#### WHAT TO DO:
Provide the number of lines in the records that hold the string "Moutong", without any other words.

Top of SUPPLIED DATA

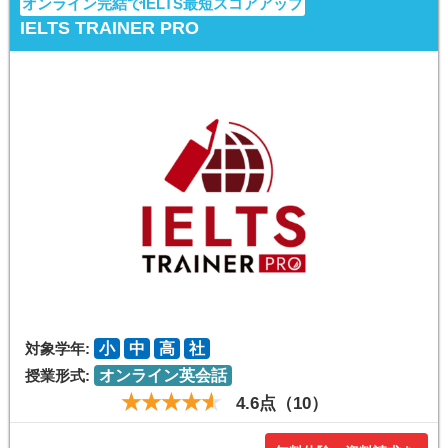
オンライン完結でIELTS最短スコアアップ
IELTS TRAINER PRO
対象学年:
小
中
高
社
授業形式:
オンライン英会話
4.6点（10）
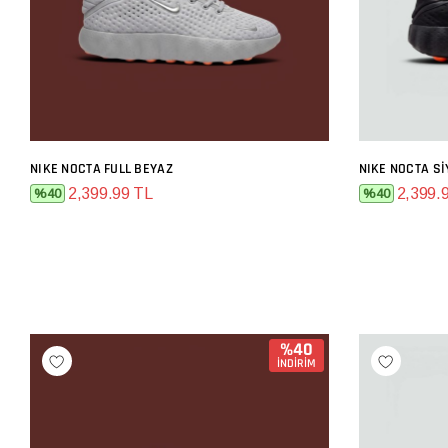
NIKE NOCTA FULL BEYAZ
NIKE NOCTA S
SEPETE EKLE
2,399.99 TL
2,399.
%40
%40
%40
İNDİRİM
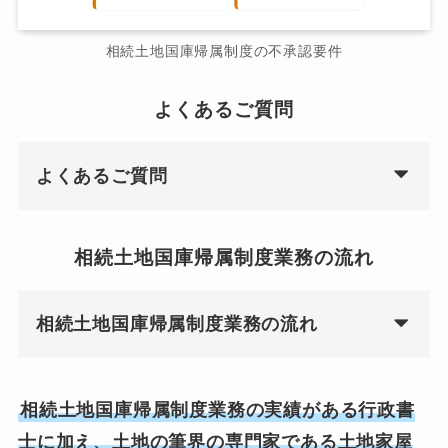
相続土地国庫帰属制度の不承認要件
よくあるご質問
よくあるご質問
相続土地国庫帰属制度業務の流れ
相続土地国庫帰属制度業務の流れ
相続土地国庫帰属制度業務の実績がある行政書
士に加え、土地の筆界の専門家である土地家屋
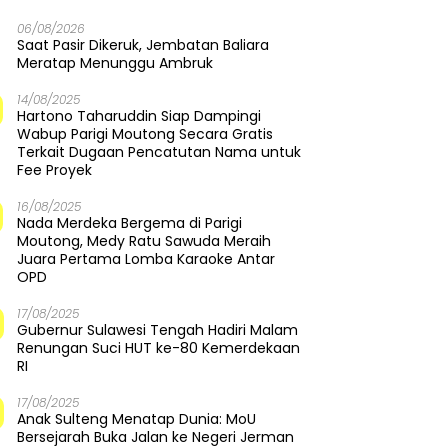
06/08/2026
Saat Pasir Dikeruk, Jembatan Baliara
Meratap Menunggu Ambruk
14/08/2025
Hartono Taharuddin Siap Dampingi
Wabup Parigi Moutong Secara Gratis
Terkait Dugaan Pencatutan Nama untuk
Fee Proyek
16/08/2025
Nada Merdeka Bergema di Parigi
Moutong, Medy Ratu Sawuda Meraih
Juara Pertama Lomba Karaoke Antar
OPD
17/08/2025
Gubernur Sulawesi Tengah Hadiri Malam
Renungan Suci HUT ke-80 Kemerdekaan
RI
17/08/2025
Anak Sulteng Menatap Dunia: MoU
Bersejarah Buka Jalan ke Negeri Jerman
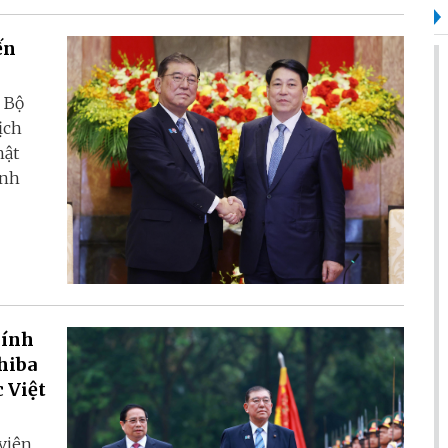
ến
 Bộ
ịch
hật
ính
hính
hiba
 Việt
 viên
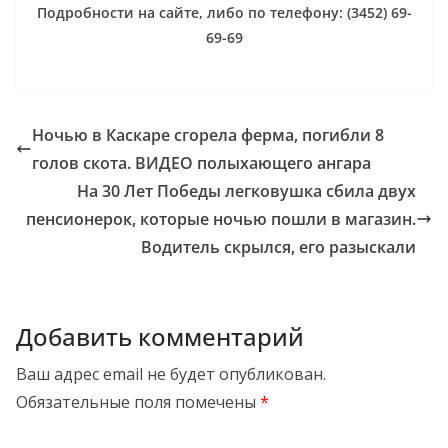
Подробности на сайте, либо по телефону: (3452) 69-
69-69
Ночью в Каскаре сгорела ферма, погибли 8
голов скота. ВИДЕО полыхающего ангара
На 30 Лет Победы легковушка сбила двух
пенсионерок, которые ночью пошли в магазин.
Водитель скрылся, его разыскали
Добавить комментарий
Ваш адрес email не будет опубликован.
Обязательные поля помечены
*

Bottom of SUPPLIED DATA

#### REPLY TO THE TASK:
2